In each case, the Authority will carefully consider whether there is a clearly identifiable linkage between the private material and a legitimate identifiable public interest.

(5) I am not aware of previous cases that are substantially similar to this one.

(6) Decisions about complaints made under the broadcasting codes of practice are matters for the ACMA.

(7) The ACMA has advised that the material broadcast included exterior shots of the Minister leaving the club, and a description of the services offered by the club. It did not include any footage taken inside the club or of any other patrons leaving or arriving. In investigating complaints about alleged breaches of broadcasting codes of practice, the ACMA can only consider the particular broadcast material.

If a complaint by another patron alleging a breach of privacy were to be made, the ACMA would consider that complaint on its merits.

(8) The ACMA is responsible for ensuring issues covered by the Commercial Television Industry Code of Practice, such as privacy and the public interest, adequately reflect current community standards.

I am aware that the Seven Nightly News segment and the ACMA's decision that it did not breach the Code have raised significant community concerns. I have discussed these concerns with the Chairman of the ACMA, Mr Chris Chapman.

I would expect that the ACMA will carefully consider all relevant matters in any future investigations concerning similar complaints.
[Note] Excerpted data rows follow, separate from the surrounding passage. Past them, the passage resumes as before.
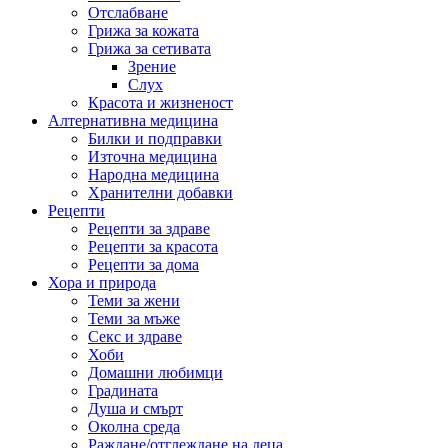
Отслабване
Грижа за кожата
Грижа за сетивата
Зрение
Слух
Красота и жизненост
Алтернативна медицина
Билки и подправки
Източна медицина
Народна медицина
Хранителни добавки
Рецепти
Рецепти за здраве
Рецепти за красота
Рецепти за дома
Хора и природа
Теми за жени
Теми за мъже
Секс и здраве
Хоби
Домашни любимци
Градината
Душа и смърт
Околна среда
Раждане/отглеждане на деца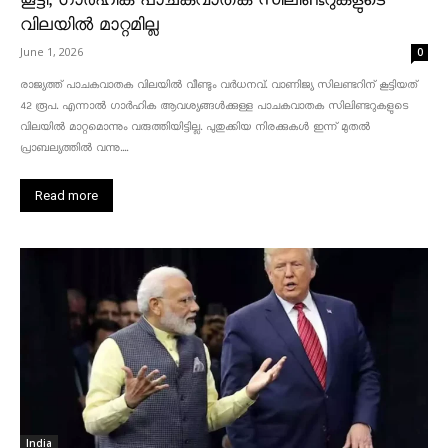
കൂട്ടി, ഗാർഹിക പാചകവാതക സിലിണ്ടറുകളുടെ
വിലയിൽ മാറ്റമില്ല
June 1, 2026
0
രാജ്യത്ത് പാചകവാതക വിലയിൽ വീണ്ടും വർധനവ്. വാണിജ്യ സിലണ്ടറിന് കൂട്ടിയത്
42 രൂപ. എന്നാൽ ഗാർഹിക ആവശ്യങ്ങൾക്കുള്ള പാചകവാതക സിലിണ്ടറുകളുടെ
വിലയിൽ മാറ്റമൊന്നും വരുത്തിയിട്ടില്ല. പുതുക്കിയ നിരക്കുകൾ ഇന്ന് മുതൽ
പ്രാബല്യത്തിൽ വന്നു....
Read more
India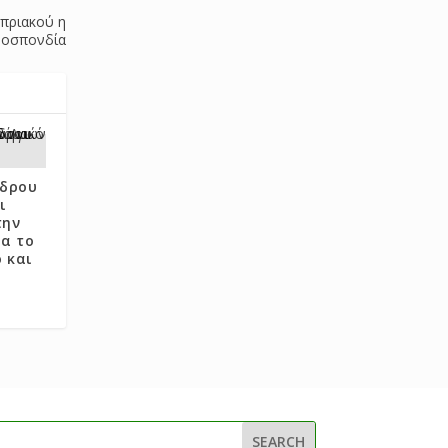
πριακού η
μοσπονδία
έδρου
ι
την
ια το
 και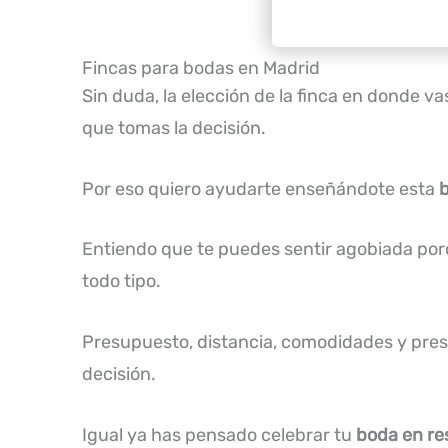
Fincas para bodas en Madrid
Sin duda, la elección de la finca en donde 
que tomas la decisión.
Por eso quiero ayudarte enseñándote esta
Entiendo que te puedes sentir agobiada por
todo tipo.
Presupuesto, distancia, comodidades y prest
decisión.
Igual ya has pensado celebrar tu
boda en re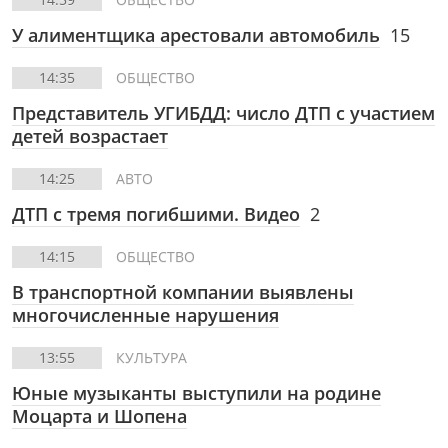
У алиментщика арестовали автомобиль
15
14:35
ОБЩЕСТВО
Представитель УГИБДД: число ДТП с участием
детей возрастает
14:25
АВТО
ДТП с тремя погибшими. Видео
2
14:15
ОБЩЕСТВО
В транспортной компании выявлены
многочисленные нарушения
13:55
КУЛЬТУРА
Юные музыканты выступили на родине
Моцарта и Шопена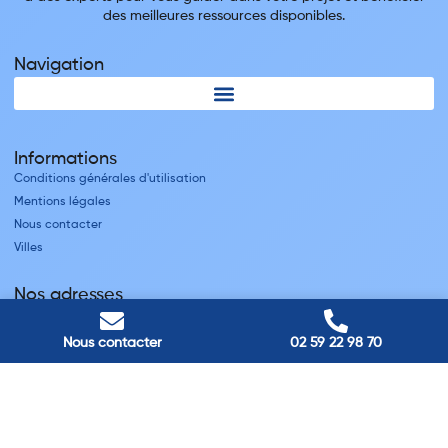
des meilleures ressources disponibles.
Navigation
Informations
Conditions générales d'utilisation
Mentions légales
Nous contacter
Villes
Nos adresses
Louviers
45 avenue Winston Churchill, Louviers, France
Nous contacter
02 59 22 98 70
Pont-Audemer
9 Rue du Président Georges Pompidou, Pont-Audemer, France
Rouen
40 rue St Sever, Rouen, France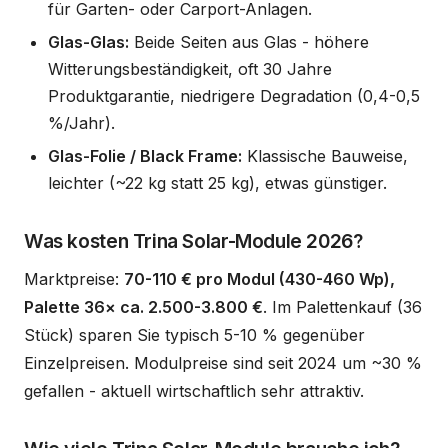
für Garten- oder Carport-Anlagen.
Glas-Glas:
Beide Seiten aus Glas - höhere
Witterungsbeständigkeit, oft 30 Jahre
Produktgarantie, niedrigere Degradation (0,4-0,5
%/Jahr).
Glas-Folie / Black Frame:
Klassische Bauweise,
leichter (~22 kg statt 25 kg), etwas günstiger.
Was kosten Trina Solar-Module 2026?
Marktpreise:
70-110 € pro Modul (430-460 Wp),
Palette 36× ca. 2.500-3.800 €
. Im Palettenkauf (36
Stück) sparen Sie typisch 5-10 % gegenüber
Einzelpreisen. Modulpreise sind seit 2024 um ~30 %
gefallen - aktuell wirtschaftlich sehr attraktiv.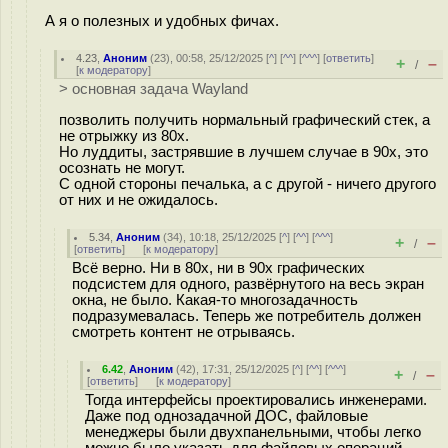
А я о полезных и удобных фичах.
4.23
,
Аноним
(
23
), 00:58, 25/12/2025 [
^
] [
^^
] [
^^^
] [
ответить
]
+
–
/
[
к модератору
]
> основная задача Wayland
позволить получить нормальный графический стек, а
не отрыжку из 80х.
Но луддиты, застрявшие в лучшем случае в 90х, это
осознать не могут.
С одной стороны печалька, а с другой - ничего другого
от них и не ожидалось.
5.34
,
Аноним
(
34
), 10:18, 25/12/2025 [
^
] [
^^
] [
^^^
]
+
–
/
[
ответить
]
[
к модератору
]
Всё верно. Ни в 80х, ни в 90х графических
подсистем для одного, развёрнутого на весь экран
окна, не было. Какая-то многозадачность
подразумевалась. Теперь же потребитель должен
смотреть контент не отрываясь.
6.42
,
Аноним
(
42
), 17:31, 25/12/2025 [
^
] [
^^
] [
^^^
]
+
–
/
[
ответить
]
[
к модератору
]
Тогда интерфейсы проектировались инженерами.
Даже под однозадачной ДОС, файловые
менеджеры были двухпанельными, чтобы легко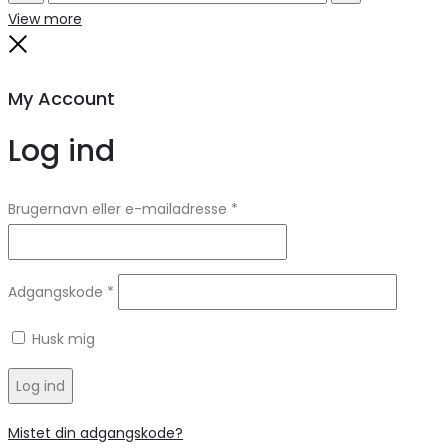
Search
Reset
View more
Close
My Account
Log ind
Brugernavn eller e-mailadresse
*
Adgangskode
*
Husk mig
Log ind
Mistet din adgangskode?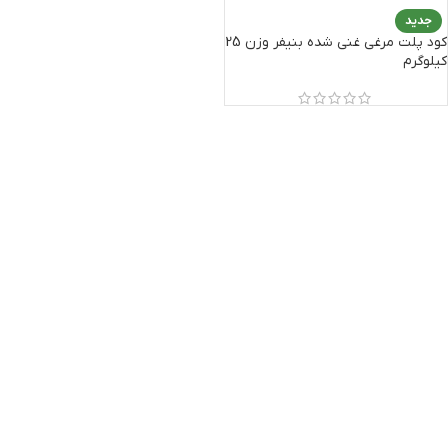
جدید
کود پلت مرغی غنی شده بنیفر وزن 25
کیلوگرم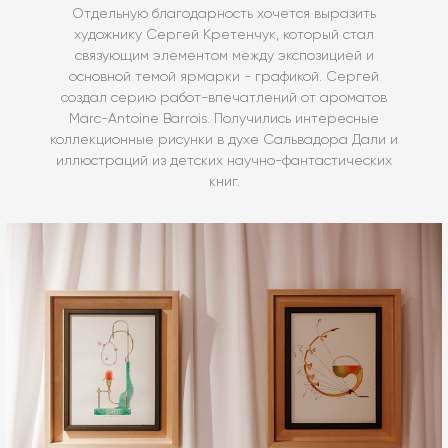
Отдельную благодарность хочется выразить
художнику Сергей Кретенчук, который стал
связующим элементом между экспозицией и
основной темой ярмарки - графикой. Сергей
создал серию работ-впечатлений от ароматов
Marc-Antoine Barrois. Получились интересные
коллекционные рисунки в духе Сальвадора Дали и
иллюстраций из детских научно-фантастических
книг.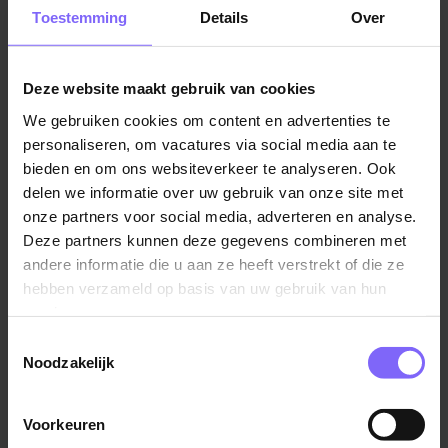
kandidaat zal aantrekken en aanmoedigen om die
Toestemming
Details
Over
volgende stap te zetten naar jouw team. Feedback
van het team kan jou of je HR-managers inzichten
geven die ze nodig hebben om niet alleen te
Deze website maakt gebruik van cookies
begrijpen waarom een kandidaat is aangetrokken tot
We gebruiken cookies om content en advertenties te
de vacature, maar ook wat ze motiveert om te
personaliseren, om vacatures via social media aan te
solliciteren!
bieden en om ons websiteverkeer te analyseren. Ook
delen we informatie over uw gebruik van onze site met
Aandacht voor de ervaring van je huidige werknemers
onze partners voor social media, adverteren en analyse.
kan ertoe leiden dat de aanmeldingen 50% beter
Deze partners kunnen deze gegevens combineren met
gekwalificeerd zijn. Jouw wervingsproces kan dan
andere informatie die u aan ze heeft verstrekt of die ze
gehalveerd worden en als bonus verloopt je
hebben verzameld op basis van uw gebruik van hun
inwerkproces soepeler én sneller! Volgens PwC
services.
erkent 93% van de bedrijven dat hun organisatie
Toestemmingsselectie
veranderingen zou moeten doorvoeren in hun
Noodzakelijk
recruitmentproces zodat het juiste talent wordt
aangetrokken, maar slechts 32% heeft stappen
Voorkeuren
ondernomen om dit te realiseren. Door de feedback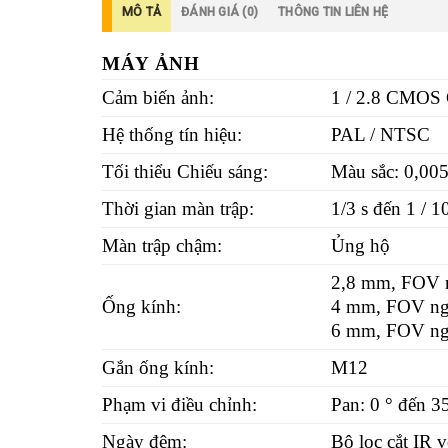
MÔ TẢ
ĐÁNH GIÁ (0)
THÔNG TIN LIÊN HỆ
MÁY ẢNH
Cảm biến ảnh:
1 / 2.8 CMOS
Hệ thống tín hiệu:
PAL / NTSC
Tối thiểu Chiếu sáng:
Màu sắc: 0,00
Thời gian màn trập:
1/3 s đến 1 / 1
Màn trập chậm:
Ủng hộ
2,8 mm, FOV n
Ống kính:
4 mm, FOV nga
6 mm, FOV nga
Gắn ống kính:
M12
Phạm vi điều chỉnh:
Pan: 0 ° đến 35
Ngày đêm:
Bộ lọc cắt IR v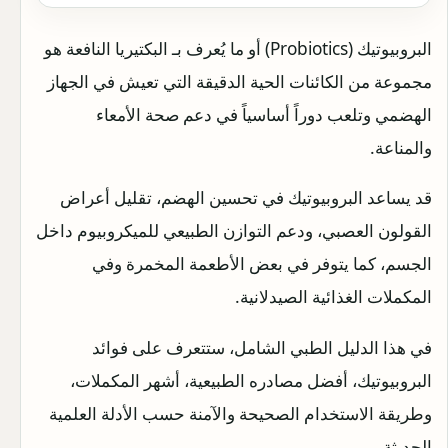
البروبيوتيك (Probiotics) أو ما يُعرف بـ البكتيريا النافعة هو
مجموعة من الكائنات الحية الدقيقة التي تعيش في الجهاز
الهضمي وتلعب دوراً أساسياً في دعم صحة الأمعاء
والمناعة.
قد يساعد البروبيوتيك في تحسين الهضم، تقليل أعراض
القولون العصبي، ودعم التوازن الطبيعي للميكروبيوم داخل
الجسم، كما يتوفر في بعض الأطعمة المخمرة وفي
المكملات الغذائية الصيدلانية.
في هذا الدليل الطبي الشامل، ستتعرف على فوائد
البروبيوتيك، أفضل مصادره الطبيعية، أشهر المكملات،
وطريقة الاستخدام الصحيحة والآمنة حسب الأدلة العلمية
الحديثة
I cannot compel the ACMA to review an ACMA investigation decision, or have another person or entity review the decision. There is no avenue under the Broadcasting Services Act 1992 for the ACMA's decision to be subject to merits review by the Administrative Appeals Tribunal. Under the Administrative Decisions (Judicial Review) Act 1977, a person aggrieved by the decision could apply for judicial review of the decision, but that review would be limited to consideration of the legality of the administrative behaviour of the ACMA in making the decision, rather than a review of the substance of the ACMA's decision. Constitutional writs are also available (ie. Common law judicial review) but these would be subject to the applicant having sufficient standing to initiate an action.